Um dia ligaram-me: "O tio tem sida." E voltei a sentir o mesmo medo de quando entraste no quarto, "Não tem mal", mas claro que tinha mal, porque me tinhas mentido, "O tio nunca se picou, só fuma", e afinal não havia entrevista de emprego, não estavas limpo, uma agulha suja decretara o fim do futuro.
Um dia ligaram-me: "O tio morreu." E hoje peço desculpa pelo medo que tive, por ter sido outra vez o miúdo no quarto, por não ter ido ao hospital ou ao enterro. Morreste dez anos após a tua irmã (a minha mãe). Eu tinha dezoito e a vida toda por diante, sem que soubesse, porém, que o futuro não teria carros voadores, casacos que secam sozinhos ou pastilhas que se transformam em pizas.

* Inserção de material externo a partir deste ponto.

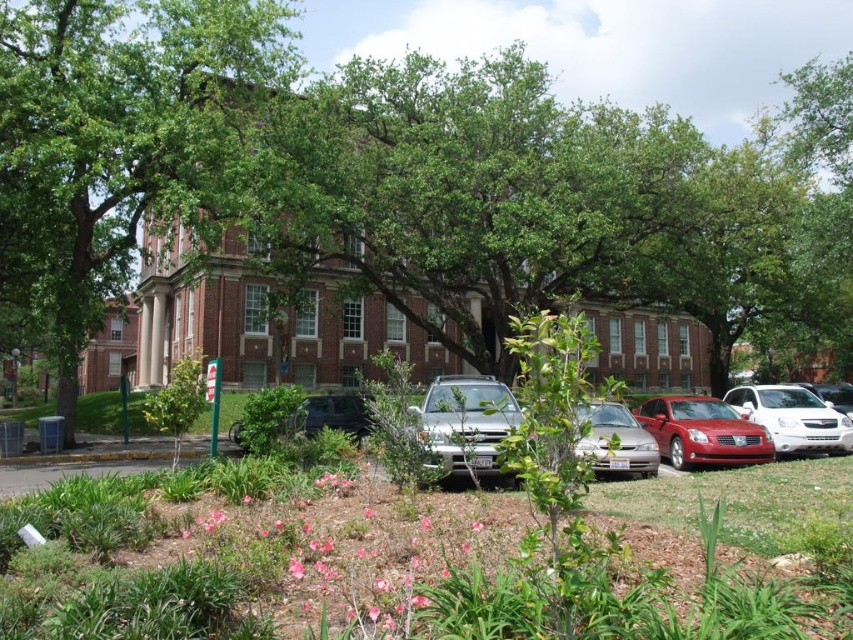 The width and height of the screenshot is (853, 640). Describe the element at coordinates (402, 177) in the screenshot. I see `green leafy tree at center` at that location.

Is green leafy tree at center further to the viewer compared to shiny red sedan at center?

Yes.

Find the location of a particular element. green leafy tree at center is located at coordinates (402, 177).

Is silver metallic suv at center positioned in front of satin silver sedan at center?

No, it is not.

Who is more distant from viewer, (436, 419) or (618, 433)?

The point (618, 433) is more distant.

This screenshot has height=640, width=853. What do you see at coordinates (466, 422) in the screenshot? I see `silver metallic suv at center` at bounding box center [466, 422].

This screenshot has width=853, height=640. In order to click on silver metallic suv at center in this screenshot , I will do `click(466, 422)`.

Does green leafy tree at left have a lesser height compared to silver metallic suv at center?

No.

Locate an element on the screen. This screenshot has width=853, height=640. green leafy tree at left is located at coordinates (115, 140).

Locate an element on the screen. Image resolution: width=853 pixels, height=640 pixels. green leafy tree at left is located at coordinates (115, 140). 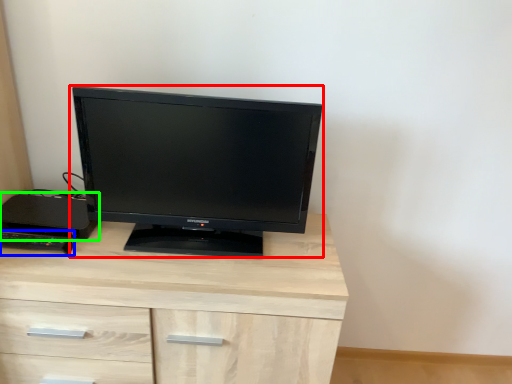 Question: Considering the real-world distances, which object is farthest from computer monitor (highlighted by a red box)? desktop (highlighted by a blue box) or desktop (highlighted by a green box)?

Choices:
 (A) desktop
 (B) desktop

Answer: (A) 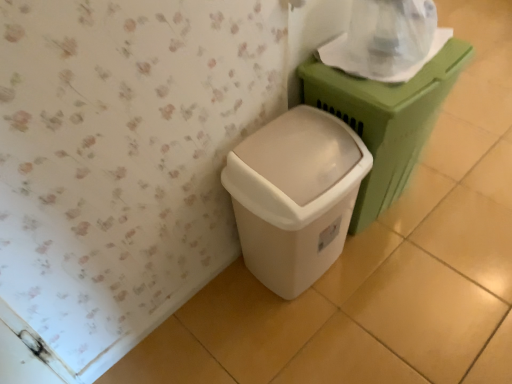 Question: Which direction should I rotate to look at white plastic waste container at lower center, the second waste container viewed from the right?

Choices:
 (A) left
 (B) right

Answer: (B)

Question: Considering the relative positions of transparent plastic toilet paper at upper right and matte green plastic at right, positioned as the 1th waste container in right-to-left order, in the image provided, is transparent plastic toilet paper at upper right to the right of matte green plastic at right, positioned as the 1th waste container in right-to-left order, from the viewer's perspective?

Choices:
 (A) yes
 (B) no

Answer: (B)

Question: Considering the relative sizes of transparent plastic toilet paper at upper right and matte green plastic at right, positioned as the 1th waste container in right-to-left order, in the image provided, is transparent plastic toilet paper at upper right shorter than matte green plastic at right, positioned as the 1th waste container in right-to-left order,?

Choices:
 (A) yes
 (B) no

Answer: (A)

Question: From a real-world perspective, is transparent plastic toilet paper at upper right located beneath matte green plastic at right, positioned as the 1th waste container in right-to-left order?

Choices:
 (A) yes
 (B) no

Answer: (B)

Question: From a real-world perspective, does transparent plastic toilet paper at upper right stand above matte green plastic at right, the 2th waste container from the left?

Choices:
 (A) no
 (B) yes

Answer: (B)

Question: Is transparent plastic toilet paper at upper right further to the viewer compared to matte green plastic at right, the 2th waste container from the left?

Choices:
 (A) no
 (B) yes

Answer: (B)

Question: Is transparent plastic toilet paper at upper right wider than matte green plastic at right, positioned as the 1th waste container in right-to-left order?

Choices:
 (A) yes
 (B) no

Answer: (B)

Question: Can we say white plastic waste container at lower center, the second waste container viewed from the right, lies outside transparent plastic toilet paper at upper right?

Choices:
 (A) no
 (B) yes

Answer: (B)

Question: From the image's perspective, is white plastic waste container at lower center, arranged as the first waste container when viewed from the left, on top of transparent plastic toilet paper at upper right?

Choices:
 (A) no
 (B) yes

Answer: (A)

Question: Is white plastic waste container at lower center, arranged as the first waste container when viewed from the left, far from transparent plastic toilet paper at upper right?

Choices:
 (A) yes
 (B) no

Answer: (B)

Question: Is white plastic waste container at lower center, the second waste container viewed from the right, taller than transparent plastic toilet paper at upper right?

Choices:
 (A) yes
 (B) no

Answer: (A)

Question: Does white plastic waste container at lower center, the second waste container viewed from the right, lie in front of transparent plastic toilet paper at upper right?

Choices:
 (A) yes
 (B) no

Answer: (A)

Question: From the image's perspective, is white plastic waste container at lower center, the second waste container viewed from the right, located beneath transparent plastic toilet paper at upper right?

Choices:
 (A) no
 (B) yes

Answer: (B)

Question: Can you confirm if white plastic waste container at lower center, the second waste container viewed from the right, is positioned to the left of matte green plastic at right, positioned as the 1th waste container in right-to-left order?

Choices:
 (A) no
 (B) yes

Answer: (B) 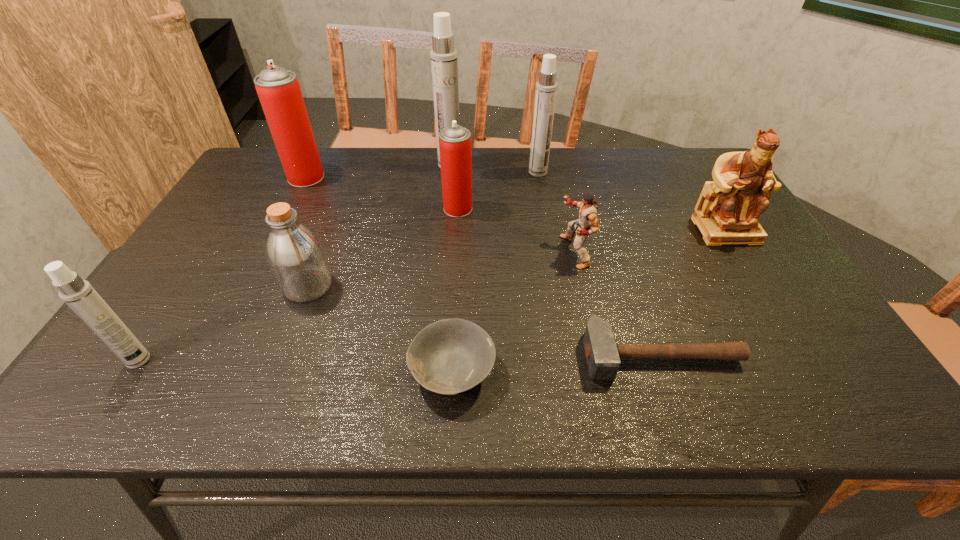 This screenshot has height=540, width=960. Identify the location of vacant point located between the bottle and the figurine. (516, 258).

Identify the location of free spot between the left red aerosol can and the leftmost aerosol can. The height and width of the screenshot is (540, 960). (223, 268).

This screenshot has height=540, width=960. Find the location of `vacant space in between the figurine and the bowl`. vacant space in between the figurine and the bowl is located at coordinates (588, 301).

Find the location of a particular element. vacant area between the bowl and the biggest white aerosol can is located at coordinates (451, 268).

You are a GUI agent. You are given a task and a screenshot of the screen. Output one action in this format:
    pyautogui.click(x=<x>, y=<y>)
    Task: Click on the vacant space that's between the hammer and the rightmost white aerosol can
    The width and height of the screenshot is (960, 540).
    Given the screenshot: What is the action you would take?
    pyautogui.click(x=599, y=264)

Where is `free spot between the leftmost object and the rightmost object`? The image size is (960, 540). free spot between the leftmost object and the rightmost object is located at coordinates (432, 295).

Identify the location of object that is the sixth closest to the rightmost white aerosol can. (449, 356).

Identify which object is the sixth nearest to the bowl. Please provide its 2D coordinates. Your answer should be formatted as a tuple, i.e. [(x, y)], where the tuple contains the x and y coordinates of a point satisfying the conditions above.

[(726, 213)]

Select which aerosol can is the closest to the hammer. Please provide its 2D coordinates. Your answer should be formatted as a tuple, i.e. [(x, y)], where the tuple contains the x and y coordinates of a point satisfying the conditions above.

[(455, 148)]

Select which aerosol can appears as the fifth closest to the figurine. Please provide its 2D coordinates. Your answer should be formatted as a tuple, i.e. [(x, y)], where the tuple contains the x and y coordinates of a point satisfying the conditions above.

[(79, 295)] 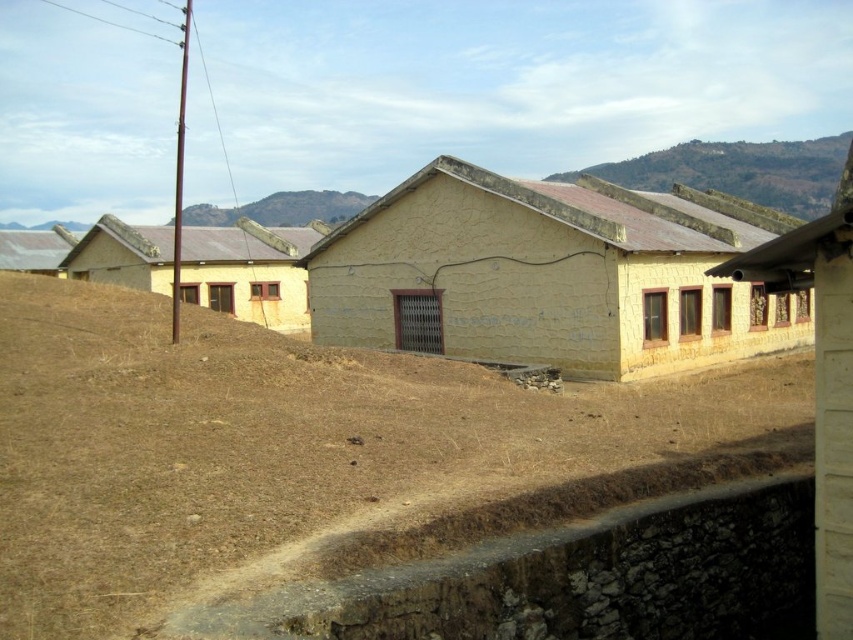 Question: Estimate the real-world distances between objects in this image. Which object is farther from the metallic corrugated roof at left?

Choices:
 (A) matte yellow building at center
 (B) brown rocky hill at upper center
 (C) yellow matte building at center

Answer: (B)

Question: Does yellow matte building at center have a smaller size compared to brown rocky hill at upper center?

Choices:
 (A) no
 (B) yes

Answer: (A)

Question: Observing the image, what is the correct spatial positioning of matte yellow building at center in reference to brown rocky hill at upper center?

Choices:
 (A) above
 (B) below

Answer: (B)

Question: Which object is the closest to the matte yellow building at center?

Choices:
 (A) metallic corrugated roof at left
 (B) brown rocky hill at upper center
 (C) yellow matte building at center

Answer: (C)

Question: Which object is positioned farthest from the brown soil at center?

Choices:
 (A) metallic corrugated roof at left
 (B) matte yellow building at center
 (C) yellow matte building at center

Answer: (A)

Question: In this image, where is matte yellow building at center located relative to brown rocky hill at upper center?

Choices:
 (A) right
 (B) left

Answer: (A) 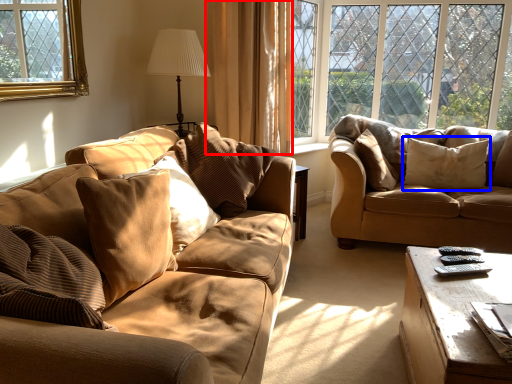 Question: Which point is closer to the camera, curtain (highlighted by a red box) or pillow (highlighted by a blue box)?

Choices:
 (A) curtain
 (B) pillow

Answer: (A) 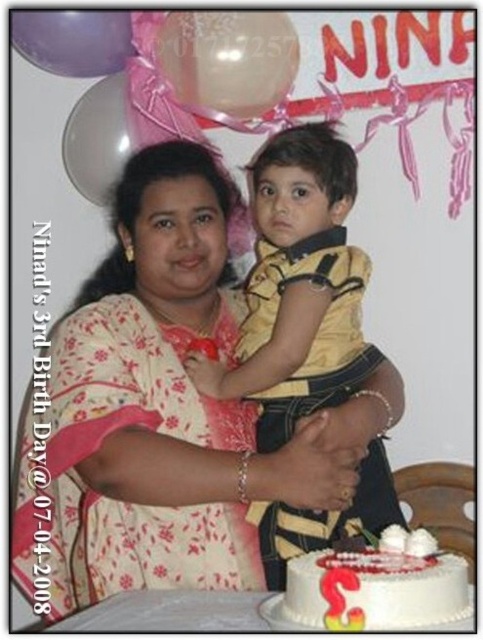 You are a photographer at Nina s birthday party and need to decide which clothing item to focus on for the next shot. The floral fabric dress at center and the yellow smooth shirt at center are both in the frame. Which one is larger in size?

The floral fabric dress at center is bigger than the yellow smooth shirt at center, so the photographer should focus on the floral fabric dress at center for the next shot as it is larger in size. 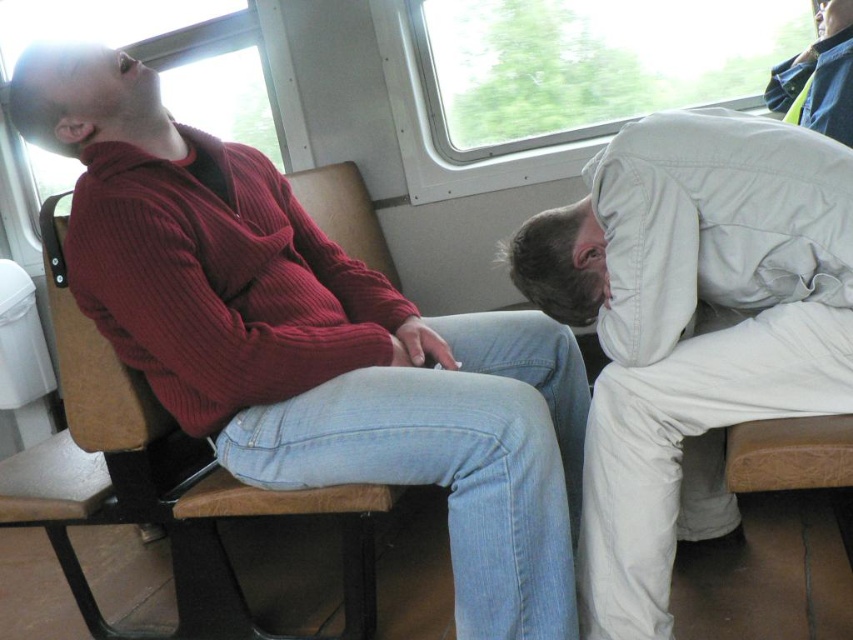 Question: Can you confirm if ribbed sweater at center is wider than light beige cotton pants at right?

Choices:
 (A) no
 (B) yes

Answer: (B)

Question: Which point is farther to the camera?

Choices:
 (A) light beige cotton pants at right
 (B) ribbed sweater at center

Answer: (B)

Question: In this image, where is ribbed sweater at center located relative to light beige cotton pants at right?

Choices:
 (A) right
 (B) left

Answer: (B)

Question: Is ribbed sweater at center smaller than light beige cotton pants at right?

Choices:
 (A) yes
 (B) no

Answer: (B) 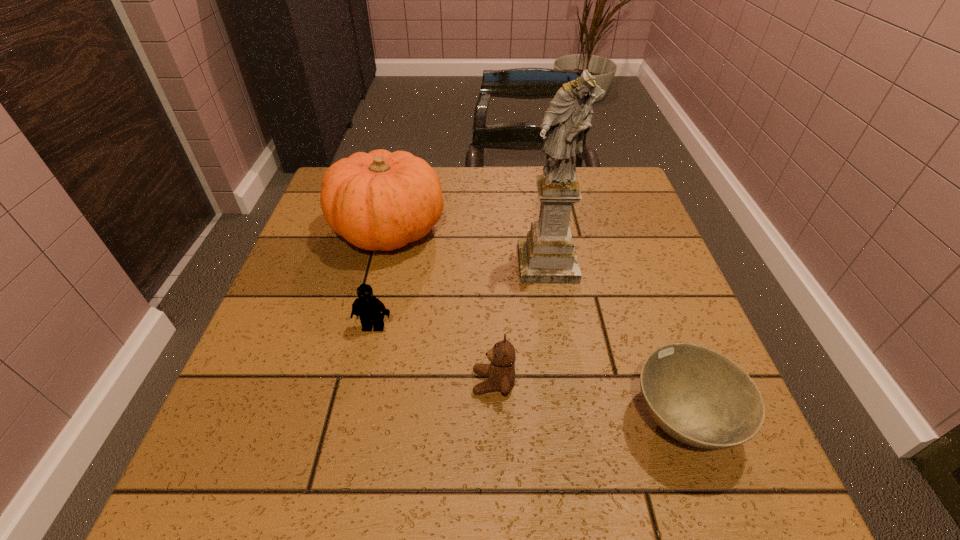 Identify the location of sculpture. (548, 255).

Locate an element on the screen. The width and height of the screenshot is (960, 540). the tallest object is located at coordinates pyautogui.click(x=548, y=255).

At what (x,y) coordinates should I click in order to perform the action: click on the fourth shortest object. Please return your answer as a coordinate pair (x, y). This screenshot has width=960, height=540. Looking at the image, I should click on (381, 200).

Image resolution: width=960 pixels, height=540 pixels. Identify the location of Lego. click(367, 307).

Find the location of a particular element. the third object from right to left is located at coordinates click(500, 372).

The width and height of the screenshot is (960, 540). Identify the location of bowl. (698, 396).

Identify the location of the shortest object. This screenshot has width=960, height=540. (698, 396).

Identify the location of free space located on the front-facing side of the sculpture. The image size is (960, 540). (565, 373).

At what (x,y) coordinates should I click in order to perform the action: click on blank space located 0.270m on the front of the fourth shortest object. Please return your answer as a coordinate pair (x, y). Image resolution: width=960 pixels, height=540 pixels. Looking at the image, I should click on (354, 369).

This screenshot has width=960, height=540. What are the coordinates of `vacant space located 0.310m on the face of the Lego` in the screenshot? It's located at (335, 499). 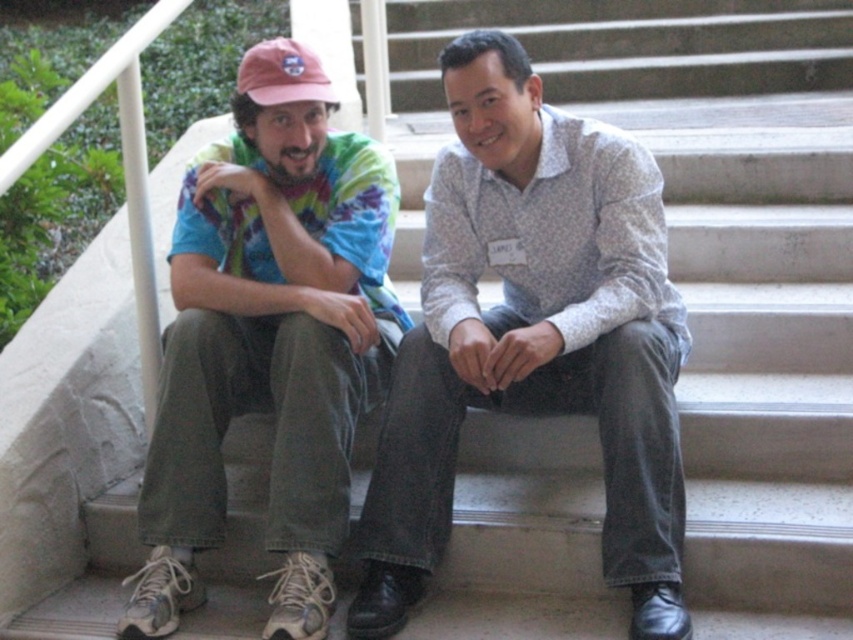 Question: Can you confirm if white textured shirt at center is wider than tie-dye fabric shirt at left?

Choices:
 (A) yes
 (B) no

Answer: (A)

Question: Which point is farther to the camera?

Choices:
 (A) tie-dye fabric shirt at left
 (B) pink fabric baseball cap at upper left

Answer: (B)

Question: Among these objects, which one is farthest from the camera?

Choices:
 (A) pink fabric baseball cap at upper left
 (B) white textured shirt at center

Answer: (A)

Question: Does white textured shirt at center appear over pink fabric baseball cap at upper left?

Choices:
 (A) yes
 (B) no

Answer: (B)

Question: Can you confirm if white textured shirt at center is thinner than tie-dye fabric shirt at left?

Choices:
 (A) no
 (B) yes

Answer: (A)

Question: Which is nearer to the tie-dye fabric shirt at left?

Choices:
 (A) pink fabric baseball cap at upper left
 (B) white textured shirt at center

Answer: (B) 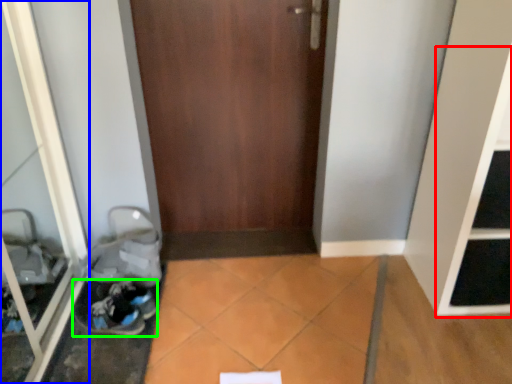 Question: Estimate the real-world distances between objects in this image. Which object is farther from shelf (highlighted by a red box), glass door (highlighted by a blue box) or footwear (highlighted by a green box)?

Choices:
 (A) glass door
 (B) footwear

Answer: (A) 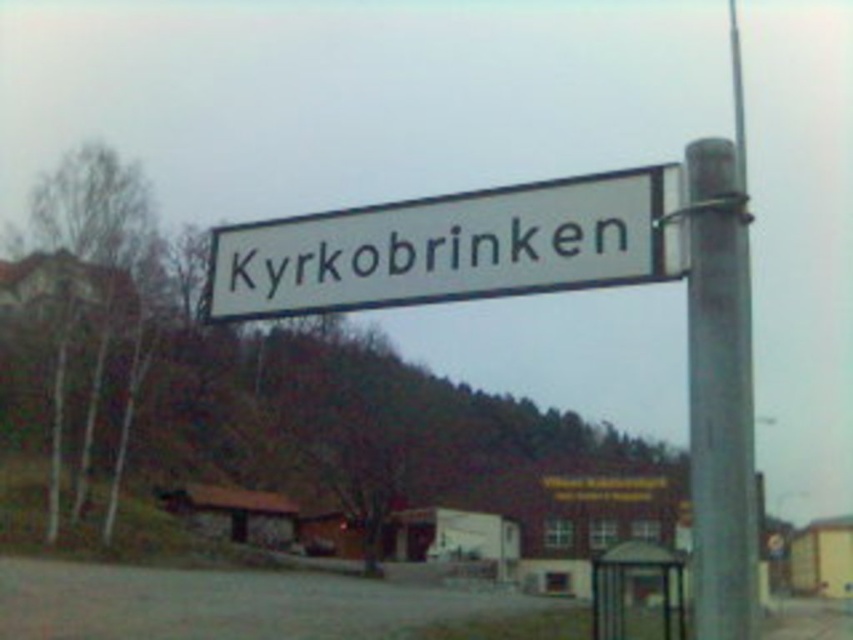 Question: Among these objects, which one is nearest to the camera?

Choices:
 (A) white plastic street sign at center
 (B) metallic gray pole at right

Answer: (B)

Question: Is white plastic street sign at center thinner than metallic gray pole at right?

Choices:
 (A) no
 (B) yes

Answer: (B)

Question: Does white plastic street sign at center have a greater width compared to metallic gray pole at right?

Choices:
 (A) no
 (B) yes

Answer: (A)

Question: Which of the following is the farthest from the observer?

Choices:
 (A) (747, 268)
 (B) (509, 275)

Answer: (B)

Question: Can you confirm if white plastic street sign at center is bigger than metallic gray pole at right?

Choices:
 (A) yes
 (B) no

Answer: (B) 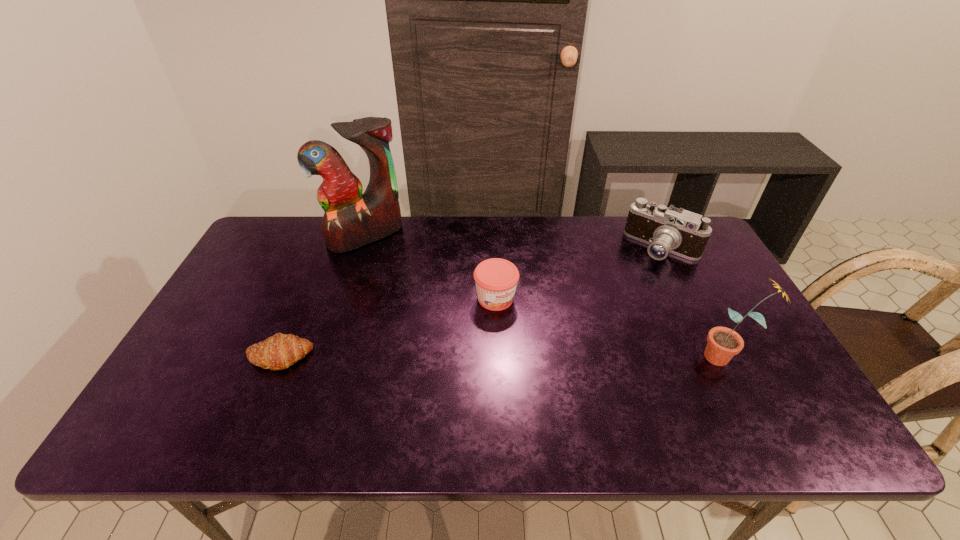 Find the location of a particular element. This screenshot has width=960, height=540. free space between the parrot and the third object from right to left is located at coordinates (431, 267).

This screenshot has height=540, width=960. Find the location of `object that is the fourth closest to the crescent roll`. object that is the fourth closest to the crescent roll is located at coordinates click(x=723, y=343).

Select which object appears as the third closest to the sunflower. Please provide its 2D coordinates. Your answer should be formatted as a tuple, i.e. [(x, y)], where the tuple contains the x and y coordinates of a point satisfying the conditions above.

[(351, 220)]

Locate an element on the screen. The image size is (960, 540). free space that satisfies the following two spatial constraints: 1. on the back side of the parrot; 2. on the left side of the shortest object is located at coordinates (330, 236).

Where is `free space that satisfies the following two spatial constraints: 1. on the back side of the shortest object; 2. on the flower of the sunflower`? This screenshot has width=960, height=540. free space that satisfies the following two spatial constraints: 1. on the back side of the shortest object; 2. on the flower of the sunflower is located at coordinates (279, 356).

Locate an element on the screen. free location that satisfies the following two spatial constraints: 1. on the front side of the third object from left to right; 2. on the flower of the sunflower is located at coordinates (498, 356).

You are a GUI agent. You are given a task and a screenshot of the screen. Output one action in this format:
    pyautogui.click(x=<x>, y=<y>)
    Task: Click on the free space that satisfies the following two spatial constraints: 1. on the front side of the third shortest object; 2. on the flower of the second tallest object
    The image size is (960, 540).
    Given the screenshot: What is the action you would take?
    pyautogui.click(x=716, y=356)

Locate an element on the screen. free space that satisfies the following two spatial constraints: 1. on the back side of the shortest object; 2. on the flower of the sunflower is located at coordinates (279, 356).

O futuro só existe nos filmes. O que tenho é o passado: o apartamento da avó e, na casa de banho, com a porta aberta, tu diante do espelho, sem camisa, esbofeteando o aftershave nas bochechas, Iron Maiden a tocar na aparelhagem, o brinco na orelha que o avô jurou arrancar, o som da moto perfurando a noite, apagando-se lentamente, regressando apenas de madrugada. Sempre que vejo o Regresso ao Futuro lembro-me de ti, da importância de acompanhar-te numa sessão que acabava à meia-noite, de ter a certeza de que eras o futuro. Mas o futuro, afinal, é agora - e agora tu não estás cá.